Chefs sind gut beraten zu delegieren

Wortgetreu ist “Herrschaft des Souveräns” gemäß das Ideal der Demokratie so wie so nicht machbar. Die Demokratie in Deutschland ist daher eine repräsentative Demokratie. Der Souverän delegiert an Politiker von Beruf.

So wie jeder Einzelne das “Recht auf Freiheit” hat, steht jedem Politiker Freiheit in der Ausübung seines Berufes zu. Konsequent mit diesem Prinzip ist in Art 38,1 GG die Gewissensfreiheit der Abgeordneten festgeschrieben. Ob sich der einzelne Politiker der Meinung (s)einer Partei “unterwirft”, ist ihm frei gestellt. Es zu tun oder zu unterlassen ist gleichermaßen legal wie legitim. Sein Problem.

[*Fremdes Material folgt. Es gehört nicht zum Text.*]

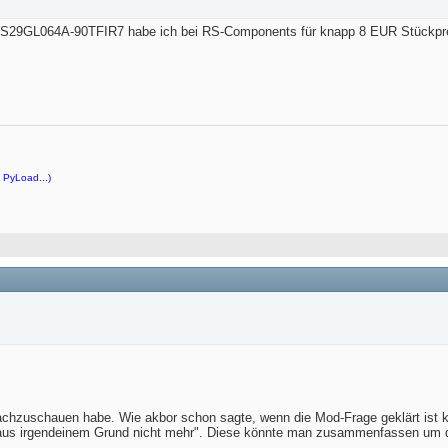
S29GL064A-90TFIR7 habe ich bei RS-Components für knapp 8 EUR Stückpre
 PyLoad...)
 nachzuschauen habe. Wie akbor schon sagte, wenn die Mod-Frage geklärt is
rt aus irgendeinem Grund nicht mehr". Diese könnte man zusammenfassen um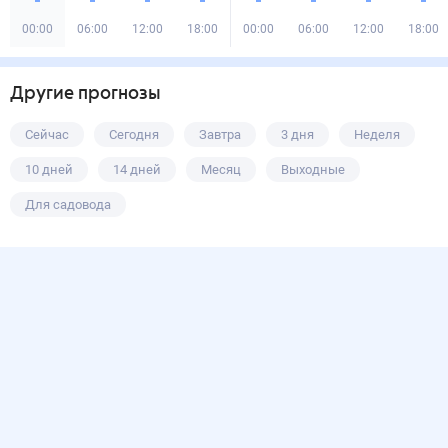
00:00
06:00
12:00
18:00
00:00
06:00
12:00
18:00
Другие прогнозы
Сейчас
Сегодня
Завтра
3 дня
Неделя
10 дней
14 дней
Месяц
Выходные
Для садовода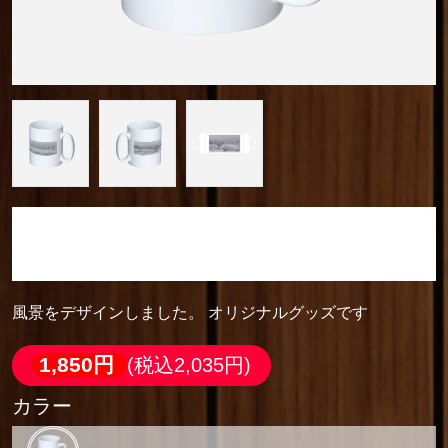
camera_cozou515
マグカップ ホワイト
風景をデザインしました。 オリジナルグッズです
1,850円
(税込2,035円)
カラー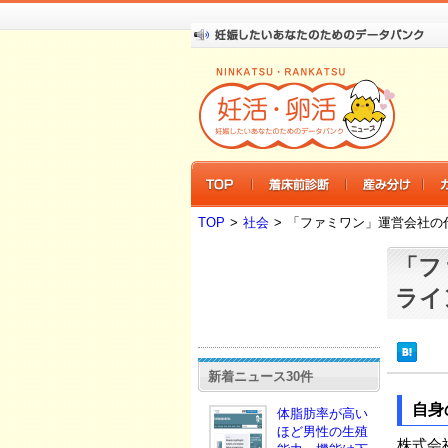
TOP
>
社会
>
「ファミワン」運営会社の
「フ
ライ
新着ニュース30件
自身
体脂肪率が高い
ほど男性の生殖
株式会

So wie der Patient sich dem Arzt unterwirft, so unterwirft sich der Einzelne dem Politiker, der seinen Beruf in seiner Verantwortung - mit hoffentlich vielen Chancen und hoffentlich wenigen Risiken - ausübt.

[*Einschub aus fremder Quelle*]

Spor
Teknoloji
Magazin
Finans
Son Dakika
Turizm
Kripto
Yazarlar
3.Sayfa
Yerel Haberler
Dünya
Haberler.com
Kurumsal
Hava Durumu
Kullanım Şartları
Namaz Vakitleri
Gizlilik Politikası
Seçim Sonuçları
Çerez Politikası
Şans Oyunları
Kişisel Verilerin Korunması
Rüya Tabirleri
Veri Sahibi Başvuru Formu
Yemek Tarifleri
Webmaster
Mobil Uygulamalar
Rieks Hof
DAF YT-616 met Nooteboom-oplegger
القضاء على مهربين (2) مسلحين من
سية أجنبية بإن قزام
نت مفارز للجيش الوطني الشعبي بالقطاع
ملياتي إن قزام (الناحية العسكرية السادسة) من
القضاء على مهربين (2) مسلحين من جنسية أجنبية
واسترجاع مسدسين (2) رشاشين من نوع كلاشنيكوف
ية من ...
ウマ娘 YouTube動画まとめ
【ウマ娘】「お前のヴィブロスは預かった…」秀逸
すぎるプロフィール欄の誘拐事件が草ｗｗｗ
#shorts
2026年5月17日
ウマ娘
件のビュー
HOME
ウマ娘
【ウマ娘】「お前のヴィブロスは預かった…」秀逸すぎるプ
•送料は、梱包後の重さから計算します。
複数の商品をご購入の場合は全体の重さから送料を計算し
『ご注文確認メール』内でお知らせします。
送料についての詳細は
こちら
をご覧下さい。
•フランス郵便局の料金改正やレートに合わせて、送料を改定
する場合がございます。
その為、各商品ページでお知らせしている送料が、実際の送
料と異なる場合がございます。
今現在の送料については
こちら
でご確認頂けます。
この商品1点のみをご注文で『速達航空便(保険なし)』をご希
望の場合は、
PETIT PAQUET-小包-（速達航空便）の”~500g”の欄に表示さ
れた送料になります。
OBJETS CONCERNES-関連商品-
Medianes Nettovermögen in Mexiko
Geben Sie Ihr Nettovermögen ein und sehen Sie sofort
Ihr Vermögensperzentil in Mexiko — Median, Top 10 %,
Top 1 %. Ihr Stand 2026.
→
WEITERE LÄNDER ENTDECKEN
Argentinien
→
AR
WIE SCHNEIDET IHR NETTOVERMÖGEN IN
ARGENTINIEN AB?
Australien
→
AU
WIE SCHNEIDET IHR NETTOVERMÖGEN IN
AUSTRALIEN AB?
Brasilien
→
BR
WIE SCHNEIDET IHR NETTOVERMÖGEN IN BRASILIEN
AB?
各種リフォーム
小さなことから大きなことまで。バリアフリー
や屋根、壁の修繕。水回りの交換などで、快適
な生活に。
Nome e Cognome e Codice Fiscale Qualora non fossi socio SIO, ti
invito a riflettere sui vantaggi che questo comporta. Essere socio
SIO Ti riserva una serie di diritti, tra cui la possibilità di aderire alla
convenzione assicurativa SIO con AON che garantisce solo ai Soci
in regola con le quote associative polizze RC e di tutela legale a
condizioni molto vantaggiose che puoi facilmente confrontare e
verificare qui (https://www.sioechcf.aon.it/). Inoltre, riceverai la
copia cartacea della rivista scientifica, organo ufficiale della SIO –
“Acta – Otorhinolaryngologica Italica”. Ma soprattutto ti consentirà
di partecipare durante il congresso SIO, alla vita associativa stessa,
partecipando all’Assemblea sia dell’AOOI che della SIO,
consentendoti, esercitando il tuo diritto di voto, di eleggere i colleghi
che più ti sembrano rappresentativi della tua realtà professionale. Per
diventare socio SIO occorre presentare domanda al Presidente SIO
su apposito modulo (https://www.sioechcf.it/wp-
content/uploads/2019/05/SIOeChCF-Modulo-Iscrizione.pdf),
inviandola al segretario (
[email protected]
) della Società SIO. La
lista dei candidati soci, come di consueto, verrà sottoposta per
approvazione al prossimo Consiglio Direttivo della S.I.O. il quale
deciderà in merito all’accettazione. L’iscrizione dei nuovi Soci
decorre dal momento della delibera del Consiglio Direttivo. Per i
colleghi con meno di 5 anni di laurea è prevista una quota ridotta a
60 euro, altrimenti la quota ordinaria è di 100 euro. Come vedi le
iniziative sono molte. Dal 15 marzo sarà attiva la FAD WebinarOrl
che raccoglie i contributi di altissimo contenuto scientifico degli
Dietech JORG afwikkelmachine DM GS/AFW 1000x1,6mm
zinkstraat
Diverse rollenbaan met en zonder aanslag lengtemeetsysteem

Ebenso wenig wie die “Herrschaft des Souveräns” ist die insofern weniger anspruchsvolle “direkte Demokratie” weder machbar noch sinnvoll. In politischen Kreisen gibt es zwar immer wieder Ansätze oder gar Versuche sich von der Verantwortung mit der Ausrede menschenfreundlicher “direkter Demokratie” zu drücken (1). To be Herrscher or not to be Herrscher. Herrscher à la carte? Nein, danke.

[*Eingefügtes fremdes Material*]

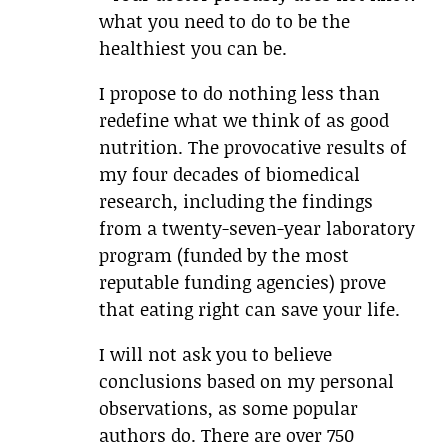
what you need to do to be the
healthiest you can be.
I propose to do nothing less than
redefine what we think of as good
nutrition. The provocative results of
my four decades of biomedical
research, including the findings
from a twenty-seven-year laboratory
program (funded by the most
reputable funding agencies) prove
that eating right can save your life.
I will not ask you to believe
conclusions based on my personal
observations, as some popular
authors do. There are over 750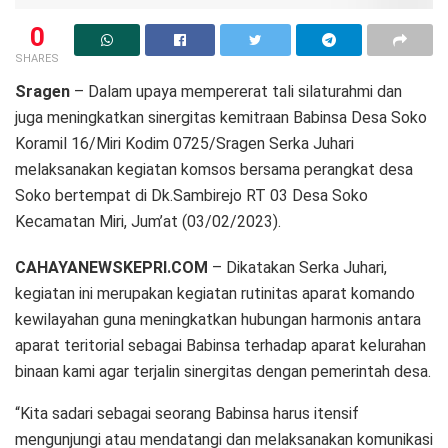
0
SHARES
Sragen
– Dalam upaya mempererat tali silaturahmi dan
juga meningkatkan sinergitas kemitraan Babinsa Desa Soko
Koramil 16/Miri Kodim 0725/Sragen Serka Juhari
melaksanakan kegiatan komsos bersama perangkat desa
Soko bertempat di Dk.Sambirejo RT 03 Desa Soko
Kecamatan Miri, Jum’at (03/02/2023).
CAHAYANEWSKEPRI.COM
– Dikatakan Serka Juhari,
kegiatan ini merupakan kegiatan rutinitas aparat komando
kewilayahan guna meningkatkan hubungan harmonis antara
aparat teritorial sebagai Babinsa terhadap aparat kelurahan
binaan kami agar terjalin sinergitas dengan pemerintah desa.
“Kita sadari sebagai seorang Babinsa harus itensif
mengunjungi atau mendatangi dan melaksanakan komunikasi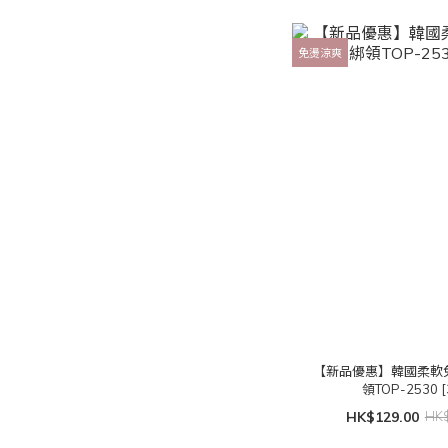
免燙涼爽
【新品優惠】韓國柔軟
領TOP-2530 [
HK$129.00
HK$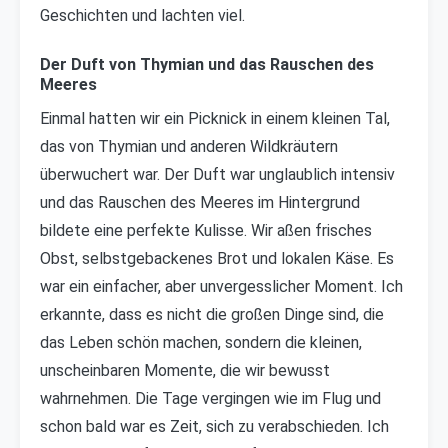
Geschichten und lachten viel.
Der Duft von Thymian und das Rauschen des
Meeres
Einmal hatten wir ein Picknick in einem kleinen Tal,
das von Thymian und anderen Wildkräutern
überwuchert war. Der Duft war unglaublich intensiv
und das Rauschen des Meeres im Hintergrund
bildete eine perfekte Kulisse. Wir aßen frisches
Obst, selbstgebackenes Brot und lokalen Käse. Es
war ein einfacher, aber unvergesslicher Moment. Ich
erkannte, dass es nicht die großen Dinge sind, die
das Leben schön machen, sondern die kleinen,
unscheinbaren Momente, die wir bewusst
wahrnehmen. Die Tage vergingen wie im Flug und
schon bald war es Zeit, sich zu verabschieden. Ich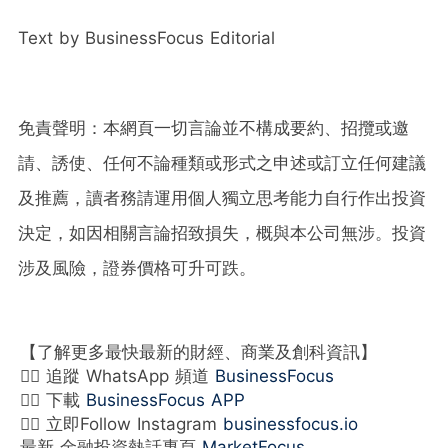
Text by BusinessFocus Editorial
免責聲明：本網頁一切言論並不構成要約、招攬或邀
請、誘使、任何不論種類或形式之申述或訂立任何建議
及推薦，讀者務請運用個人獨立思考能力自行作出投資
決定，如因相關言論招致損失，概與本公司無涉。投資
涉及風險，證券價格可升可跌。
【了解更多最快最新的財經、商業及創科資訊】
👉🏻 追蹤 WhatsApp 頻道
BusinessFocus
👉🏻 下載
BusinessFocus APP
👉🏻 立即Follow Instagram
businessfocus.io
最新 金融投資熱話專頁
MarketFocus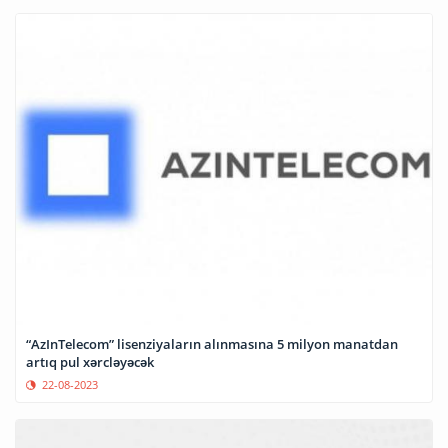
“AzInTelecom” lisenziyaların alınmasına 5 milyon manatdan
artıq pul xərcləyəcək
22-08-2023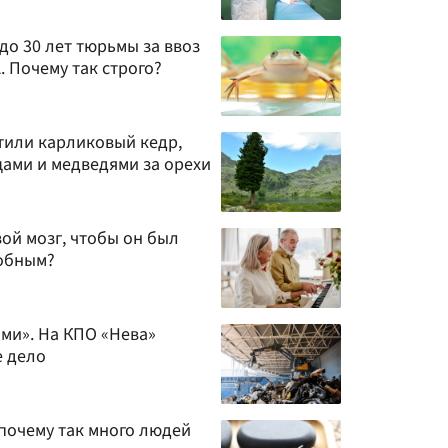
до 30 лет тюрьмы за ввоз
 Почему так строго?
тили карликовый кедр,
цами и медведями за орехи
ой мозг, чтобы он был
обным?
ями». На КПО «Нева»
е дело
 почему так много людей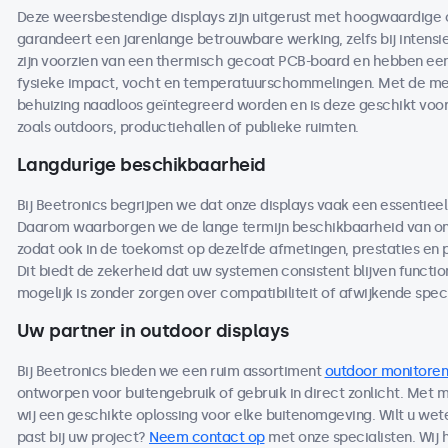
Deze weersbestendige displays zijn uitgerust met hoogwaardige
garandeert een jarenlange betrouwbare werking, zelfs bij intensi
zijn voorzien van een thermisch gecoat PCB-board en hebben een 
fysieke impact, vocht en temperatuurschommelingen. Met de me
behuizing naadloos geïntegreerd worden en is deze geschikt voo
zoals outdoors, productiehallen of publieke ruimten.
Langdurige beschikbaarheid
Bij Beetronics begrijpen we dat onze displays vaak een essentieel
Daarom waarborgen we de lange termijn beschikbaarheid van on
zodat ook in de toekomst op dezelfde afmetingen, prestaties en
Dit biedt de zekerheid dat uw systemen consistent blijven functio
mogelijk is zonder zorgen over compatibiliteit of afwijkende speci
Uw partner in outdoor displays
Bij Beetronics bieden we een ruim assortiment
outdoor monitoren
ontworpen voor buitengebruik of gebruik in direct zonlicht. Met
wij een geschikte oplossing voor elke buitenomgeving. Wilt u we
past bij uw project?
Neem contact op
met onze specialisten. Wij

Das Verhältnis zwischen Souverän und Politiker ist daher distanziert. Genau so wie in jeder anderen Lebenspraxis ist Rückdelegation des Mitarbeiters an seinen Chef, doch bitteschön für ihn, den Mitarbeiter zu entscheiden, unzulässig.

Die Klage “sie machen, was sie wollen” .

Die Feststellung “was sie wollen” trifft ins Schwarze. Was die Politiker nicht wollen, machen sie doch nicht; jeder Mensch handelt so.

Die Klage ist sowohl unberechtigt wie berechtigt.

Unberechtigt, denn der Einzelne hat weder Wissen, noch die Erfahrung des Berufspolitikers, dessen berufliche Materie für sie selber bisweilen an Komplexität schwer zu überbieten ist. Der Einzelne mit Familie, im Beruf, um die 40-50 Jahre alt hilft dem Land am besten durch Tüchtigkeit im eigenen Tätigkeitsfeld. Überblick über politisches Geschehen und Verständnis der komplexen Vorgänge als qualifizierte Eigenmeinung dargestellt, bleiben die Ausnahme. Nichts anderes ist übrigens der Sinn von Arbeitsteilung. Die Politiker behelfen sich überwiegend mit unklar formulierten Aussagen, die gefällig wirken sollen: Billig-Propaganda, Populismus und der gesamte Komplex der fehlenden politischen Moral, der daher auf dieser anderen Baustellen behandelt wird.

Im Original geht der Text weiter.